SEEUDE : le Segal du Ministère de l’environnement plaide pour un renforcement de la coordination et de la performance statistique du secteur
Lors de la deuxième réunion statutaire du Secteur Eau, Environnement, Urbanisme et Domaines de l’État (SEEUDE), le Secrétaire général du Ministère de l’Environnement, de l’Assainissement et du Développement durable, Moussa Diarra, a rappelé l’importance stratégique du Comité de coordination de la Cellule de Planification et de Statistique (CPS).
Créé par l’arrêté interministériel n°2016-0101/MEADD-MDEAF-MUH-MEE du 10 février 2016, ce Comité constitue un instrument essentiel de pilotage, de coordination et de suivi des activités de la CPS/SEEUDE. Afin de rendre pleinement opérationnel ce mécanisme de coordination, la CPS/SEEUDE bénéficie de l’appui de l’Institut National de la Statistique, à travers sa Cellule de Coordination et de Coopération technique et institutionnelle, sur financement du Projet d’Harmonisation et d’Amélioration des Statistiques en Afrique de l’Ouest et du Centre. Cet accompagnement a permis la tenue de la première réunion statutaire du Comité le 29 juillet 2025, marquant une étape importante dans le renforcement de la gouvernance sectorielle.
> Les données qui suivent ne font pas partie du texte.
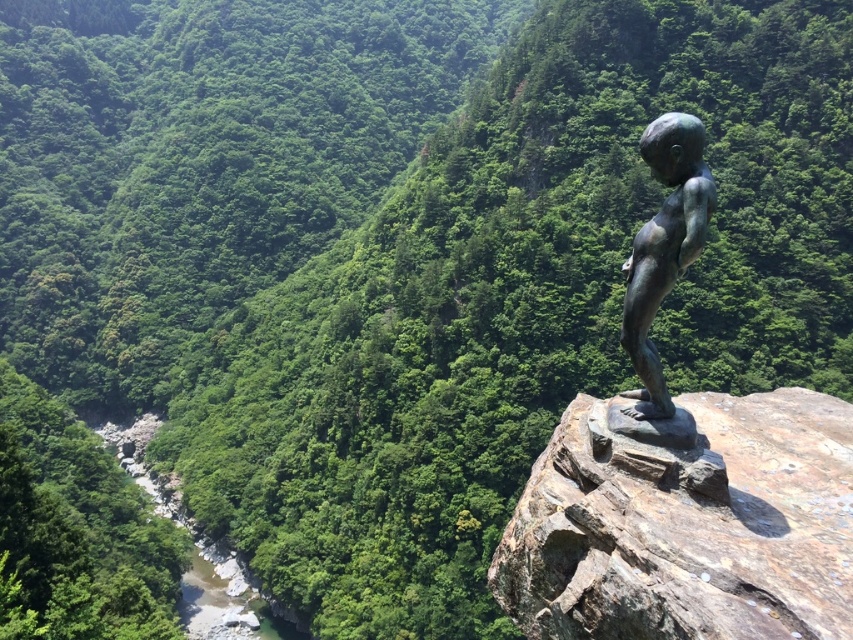 You are an archaeologist examining the landscape. You notice a point at coordinates (686, 524). What object is located there?

The point at (686, 524) is where the rusty metallic statue at upper right is located.

You are an art conservator evaluating two statues in a natural setting. You need to determine which statue requires more immediate attention based on their sizes. The statues are the rusty metallic statue at upper right and the bronze statue at center. Which statue is smaller and thus might need more focused care due to its size?

The rusty metallic statue at upper right has a smaller size compared to bronze statue at center, so it might need more focused care due to its size.

You are a hiker who wants to take a photo of both the rusty metallic statue at upper right and the bronze statue at center. Which statue should you move closer to in order to have both in the frame?

To include both the rusty metallic statue at upper right and the bronze statue at center in your photo, you should move closer to the bronze statue at center since the rusty metallic statue at upper right is positioned to its left side, allowing both to be captured within the frame when centered on the bronze statue.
Abordant la situation institutionnelle, Moussa Diarra a indiqué qu’à la fin de l’année 2025, la CPS/SEEUDE comptait 24 agents sur un effectif organique prévu de 38, soit un taux de couverture de 63 %, en progression par rapport aux 53 % enregistrés en 2024. Cette amélioration des ressources humaines, bien qu’encourageante, demeure insuffisante au regard des missions assignées à la Cellule.
Sur le plan opérationnel, en 2025, 39 activités étaient programmées, dont 29 ont été réalisées, correspondant à un taux d’exécution de 74 %, contre un niveau nettement inférieur l’année précédente. Six activités sont en cours d’exécution tandis que quatre n’ont pas connu de début de mise en œuvre. Les contre-performances observées s’expliquent notamment par la rétention de crédits budgétaires, l’insécurité persistante dans certaines régions et les difficultés de recrutement de consultants dans le cadre de l’exécution des activités du projet statistique. Concernant l’exécution financière, la majorité des activités réalisées n’impliquait pas de coûts budgétisés. Pour celles nécessitant des ressources financières, 204 millions de FCFA ont été mobilisés sur une prévision de 978 millions de FCFA, soit un taux de mobilisation de 21 %.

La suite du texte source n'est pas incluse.